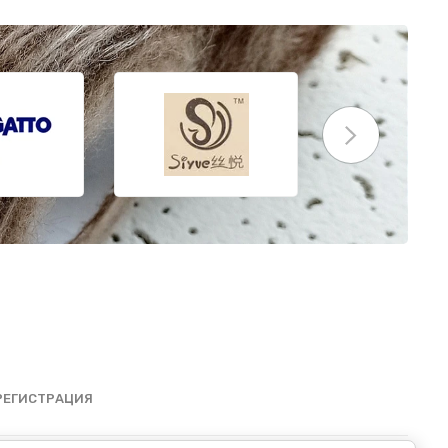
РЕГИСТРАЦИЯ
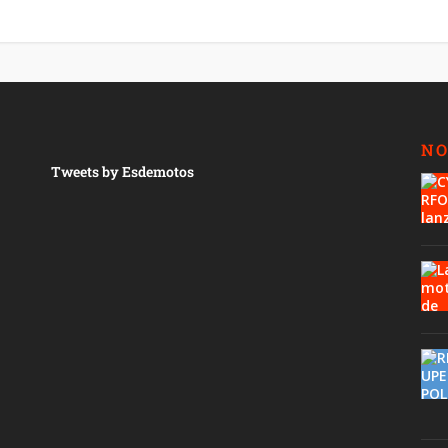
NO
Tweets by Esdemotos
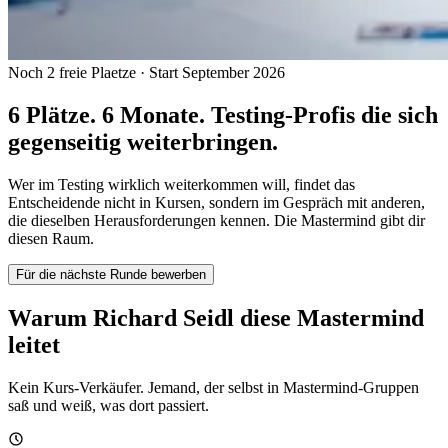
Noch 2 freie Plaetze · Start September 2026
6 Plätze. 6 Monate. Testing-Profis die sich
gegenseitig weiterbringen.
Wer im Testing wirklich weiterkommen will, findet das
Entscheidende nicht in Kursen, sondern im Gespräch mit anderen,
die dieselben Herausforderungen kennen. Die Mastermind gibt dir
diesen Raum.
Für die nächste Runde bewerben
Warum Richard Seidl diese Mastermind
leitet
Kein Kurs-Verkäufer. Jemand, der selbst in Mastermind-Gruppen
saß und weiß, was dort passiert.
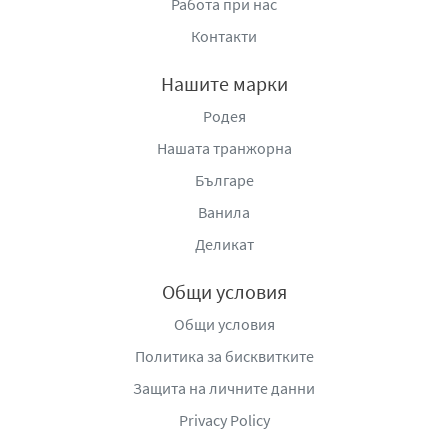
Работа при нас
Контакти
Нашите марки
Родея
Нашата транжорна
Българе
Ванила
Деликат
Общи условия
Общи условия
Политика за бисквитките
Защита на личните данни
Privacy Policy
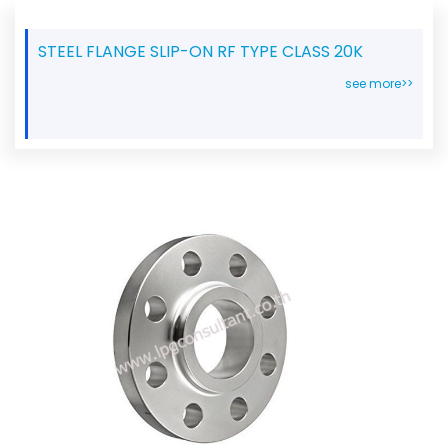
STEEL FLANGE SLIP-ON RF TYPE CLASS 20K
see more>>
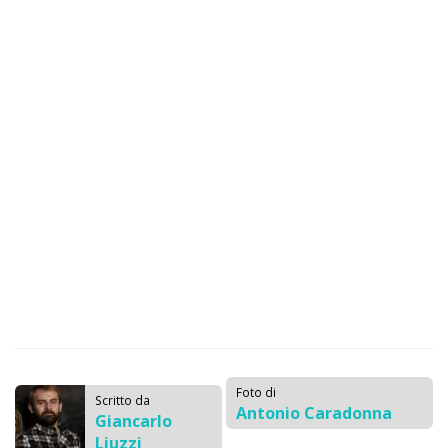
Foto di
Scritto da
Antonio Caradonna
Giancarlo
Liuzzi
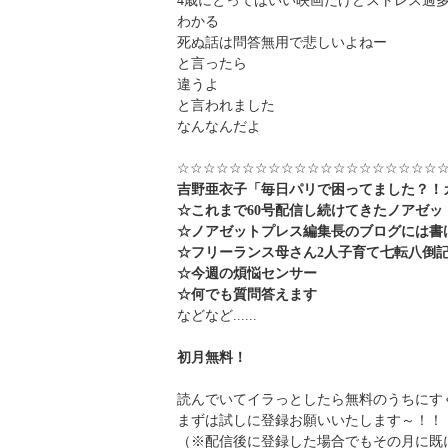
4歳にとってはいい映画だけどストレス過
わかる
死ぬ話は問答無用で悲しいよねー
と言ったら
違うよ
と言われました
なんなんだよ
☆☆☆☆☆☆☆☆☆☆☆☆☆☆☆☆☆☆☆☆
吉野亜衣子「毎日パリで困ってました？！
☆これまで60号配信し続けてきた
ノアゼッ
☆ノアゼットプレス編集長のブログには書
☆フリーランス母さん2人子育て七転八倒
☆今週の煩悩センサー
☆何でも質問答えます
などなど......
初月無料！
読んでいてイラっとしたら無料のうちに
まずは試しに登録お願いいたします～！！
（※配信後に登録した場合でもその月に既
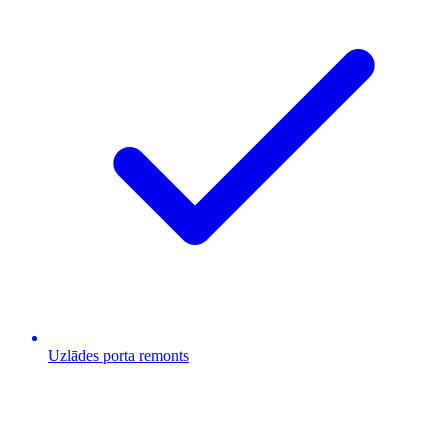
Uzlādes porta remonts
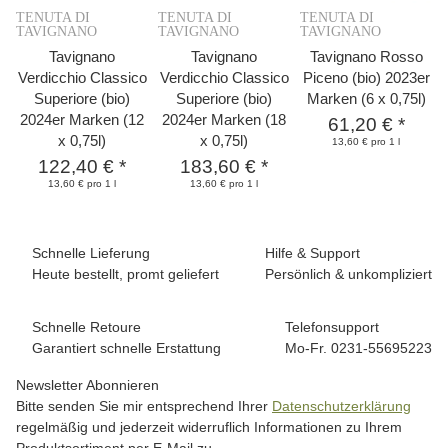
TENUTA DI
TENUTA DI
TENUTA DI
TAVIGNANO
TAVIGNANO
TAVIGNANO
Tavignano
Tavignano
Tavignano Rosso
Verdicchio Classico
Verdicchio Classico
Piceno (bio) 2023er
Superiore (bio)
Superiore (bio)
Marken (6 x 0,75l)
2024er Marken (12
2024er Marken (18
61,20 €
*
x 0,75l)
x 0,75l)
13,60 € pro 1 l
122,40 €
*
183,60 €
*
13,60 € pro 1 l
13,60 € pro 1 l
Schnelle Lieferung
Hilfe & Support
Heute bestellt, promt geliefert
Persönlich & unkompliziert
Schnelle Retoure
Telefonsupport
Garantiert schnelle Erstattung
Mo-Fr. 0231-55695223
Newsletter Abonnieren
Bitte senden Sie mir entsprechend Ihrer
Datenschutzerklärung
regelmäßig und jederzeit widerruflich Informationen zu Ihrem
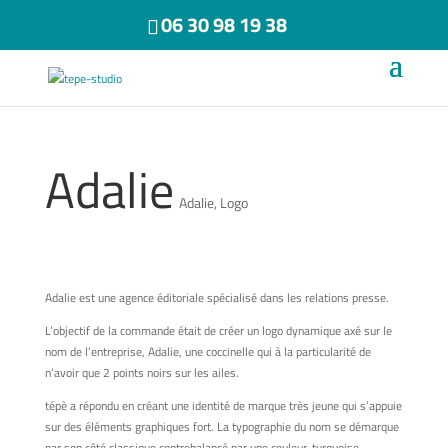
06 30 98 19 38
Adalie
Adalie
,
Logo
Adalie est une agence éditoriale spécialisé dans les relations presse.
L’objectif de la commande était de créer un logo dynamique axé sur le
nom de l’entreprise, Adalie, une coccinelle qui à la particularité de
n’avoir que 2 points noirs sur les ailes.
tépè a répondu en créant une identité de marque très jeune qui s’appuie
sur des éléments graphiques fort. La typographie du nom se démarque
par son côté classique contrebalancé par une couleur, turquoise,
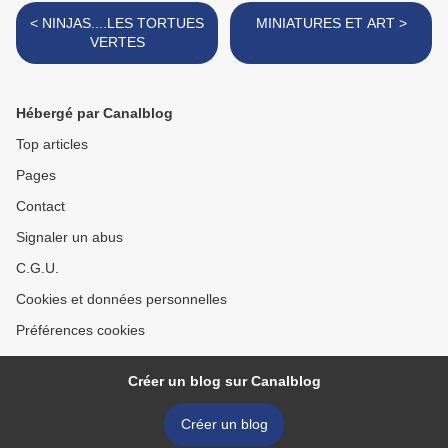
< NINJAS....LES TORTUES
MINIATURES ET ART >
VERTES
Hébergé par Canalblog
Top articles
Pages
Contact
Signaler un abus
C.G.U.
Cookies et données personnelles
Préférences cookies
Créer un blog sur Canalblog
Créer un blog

● ● ● ● ●

-- Problem description --
The string to find is "Marken"; copy every line of the listing that has it.

-- Response below --
Marken (6 x 0,75l)
2024er Marken (12
2024er Marken (18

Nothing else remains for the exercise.